### Problem details
Find every line in the records below that holds the word "making", and copy each one.

[Items from a dataset]
* * *

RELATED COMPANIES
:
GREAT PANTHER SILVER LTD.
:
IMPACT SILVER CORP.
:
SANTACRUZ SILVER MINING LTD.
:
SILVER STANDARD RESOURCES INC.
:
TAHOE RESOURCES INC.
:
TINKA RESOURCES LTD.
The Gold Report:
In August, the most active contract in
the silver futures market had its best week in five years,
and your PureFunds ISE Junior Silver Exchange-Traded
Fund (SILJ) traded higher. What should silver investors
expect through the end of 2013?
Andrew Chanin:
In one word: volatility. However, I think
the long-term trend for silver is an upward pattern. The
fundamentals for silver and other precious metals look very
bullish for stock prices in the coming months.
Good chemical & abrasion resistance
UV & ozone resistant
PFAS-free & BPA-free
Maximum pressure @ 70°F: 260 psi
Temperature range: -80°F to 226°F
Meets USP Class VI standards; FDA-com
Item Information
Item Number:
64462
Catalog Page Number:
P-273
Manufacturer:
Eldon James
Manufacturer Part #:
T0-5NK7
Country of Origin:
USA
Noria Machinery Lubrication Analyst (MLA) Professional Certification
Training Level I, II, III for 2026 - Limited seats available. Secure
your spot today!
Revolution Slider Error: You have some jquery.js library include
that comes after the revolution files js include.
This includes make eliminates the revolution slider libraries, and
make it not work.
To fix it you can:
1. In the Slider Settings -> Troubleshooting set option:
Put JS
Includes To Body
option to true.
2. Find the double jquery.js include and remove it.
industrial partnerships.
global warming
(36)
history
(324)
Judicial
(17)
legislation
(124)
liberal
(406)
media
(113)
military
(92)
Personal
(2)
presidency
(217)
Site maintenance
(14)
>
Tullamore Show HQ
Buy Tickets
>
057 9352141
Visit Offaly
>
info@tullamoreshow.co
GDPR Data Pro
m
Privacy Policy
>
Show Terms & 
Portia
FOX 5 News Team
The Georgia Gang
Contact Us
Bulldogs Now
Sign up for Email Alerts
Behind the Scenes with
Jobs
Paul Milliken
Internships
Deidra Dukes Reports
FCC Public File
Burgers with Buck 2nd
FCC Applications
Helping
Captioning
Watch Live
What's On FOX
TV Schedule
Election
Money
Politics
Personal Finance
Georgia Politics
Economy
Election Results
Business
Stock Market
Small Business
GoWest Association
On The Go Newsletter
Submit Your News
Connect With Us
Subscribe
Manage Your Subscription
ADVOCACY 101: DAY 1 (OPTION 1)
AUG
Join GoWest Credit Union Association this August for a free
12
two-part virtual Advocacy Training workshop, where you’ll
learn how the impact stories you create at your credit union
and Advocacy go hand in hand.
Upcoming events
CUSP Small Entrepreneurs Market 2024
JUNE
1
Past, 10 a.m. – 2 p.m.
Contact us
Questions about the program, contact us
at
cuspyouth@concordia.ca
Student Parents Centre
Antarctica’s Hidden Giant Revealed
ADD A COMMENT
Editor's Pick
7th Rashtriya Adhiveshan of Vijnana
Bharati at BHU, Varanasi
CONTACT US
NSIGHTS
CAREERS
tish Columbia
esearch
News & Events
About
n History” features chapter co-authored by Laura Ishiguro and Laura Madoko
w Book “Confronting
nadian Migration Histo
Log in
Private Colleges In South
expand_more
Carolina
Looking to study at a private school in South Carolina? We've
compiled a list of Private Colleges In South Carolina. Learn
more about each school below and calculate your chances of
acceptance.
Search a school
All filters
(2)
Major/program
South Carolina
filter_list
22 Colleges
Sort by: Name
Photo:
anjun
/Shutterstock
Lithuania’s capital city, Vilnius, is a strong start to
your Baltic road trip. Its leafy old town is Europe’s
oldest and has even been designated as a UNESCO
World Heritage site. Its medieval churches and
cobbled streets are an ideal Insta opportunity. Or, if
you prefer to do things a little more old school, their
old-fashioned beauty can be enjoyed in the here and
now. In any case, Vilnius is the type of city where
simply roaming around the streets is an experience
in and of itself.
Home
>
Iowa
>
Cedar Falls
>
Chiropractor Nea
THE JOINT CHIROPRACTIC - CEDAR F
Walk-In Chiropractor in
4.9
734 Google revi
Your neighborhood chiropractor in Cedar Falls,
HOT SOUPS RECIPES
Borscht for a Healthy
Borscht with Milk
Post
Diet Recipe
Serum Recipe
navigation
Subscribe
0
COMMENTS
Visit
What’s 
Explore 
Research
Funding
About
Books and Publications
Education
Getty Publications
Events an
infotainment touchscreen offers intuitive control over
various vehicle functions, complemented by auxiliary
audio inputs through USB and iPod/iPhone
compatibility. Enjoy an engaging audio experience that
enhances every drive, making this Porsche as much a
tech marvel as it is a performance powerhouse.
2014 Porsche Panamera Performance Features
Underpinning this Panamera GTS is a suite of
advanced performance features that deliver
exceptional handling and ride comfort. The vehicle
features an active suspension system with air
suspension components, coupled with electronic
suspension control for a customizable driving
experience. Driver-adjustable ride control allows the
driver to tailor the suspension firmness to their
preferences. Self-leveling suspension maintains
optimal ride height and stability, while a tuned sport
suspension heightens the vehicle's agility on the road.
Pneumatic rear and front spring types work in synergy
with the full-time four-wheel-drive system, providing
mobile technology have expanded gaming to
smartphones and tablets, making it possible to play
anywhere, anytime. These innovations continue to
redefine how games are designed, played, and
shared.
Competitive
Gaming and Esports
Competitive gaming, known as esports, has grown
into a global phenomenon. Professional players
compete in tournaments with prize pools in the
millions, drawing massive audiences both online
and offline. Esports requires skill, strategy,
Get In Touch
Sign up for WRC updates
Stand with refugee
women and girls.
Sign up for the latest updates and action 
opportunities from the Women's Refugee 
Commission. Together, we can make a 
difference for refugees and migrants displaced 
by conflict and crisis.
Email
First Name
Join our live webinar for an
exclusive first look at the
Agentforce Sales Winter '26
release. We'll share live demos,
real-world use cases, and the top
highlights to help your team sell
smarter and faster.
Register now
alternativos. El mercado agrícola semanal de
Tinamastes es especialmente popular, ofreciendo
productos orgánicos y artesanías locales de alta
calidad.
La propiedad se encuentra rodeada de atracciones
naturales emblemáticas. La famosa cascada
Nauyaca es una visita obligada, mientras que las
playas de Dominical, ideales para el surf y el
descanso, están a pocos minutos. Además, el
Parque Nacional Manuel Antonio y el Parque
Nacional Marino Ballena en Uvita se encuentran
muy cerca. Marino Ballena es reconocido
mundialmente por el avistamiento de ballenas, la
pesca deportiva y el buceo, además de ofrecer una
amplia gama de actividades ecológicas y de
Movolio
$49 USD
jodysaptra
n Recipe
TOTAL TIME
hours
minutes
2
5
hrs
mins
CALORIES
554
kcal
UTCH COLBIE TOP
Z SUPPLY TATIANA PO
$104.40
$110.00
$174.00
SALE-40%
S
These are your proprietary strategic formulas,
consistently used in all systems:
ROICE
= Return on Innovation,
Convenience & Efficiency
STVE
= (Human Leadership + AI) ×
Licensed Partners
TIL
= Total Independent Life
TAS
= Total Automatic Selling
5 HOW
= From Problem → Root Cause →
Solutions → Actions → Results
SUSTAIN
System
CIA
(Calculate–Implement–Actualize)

* * *

### Task result
enhances every drive, making this Porsche as much a
smartphones and tablets, making it possible to play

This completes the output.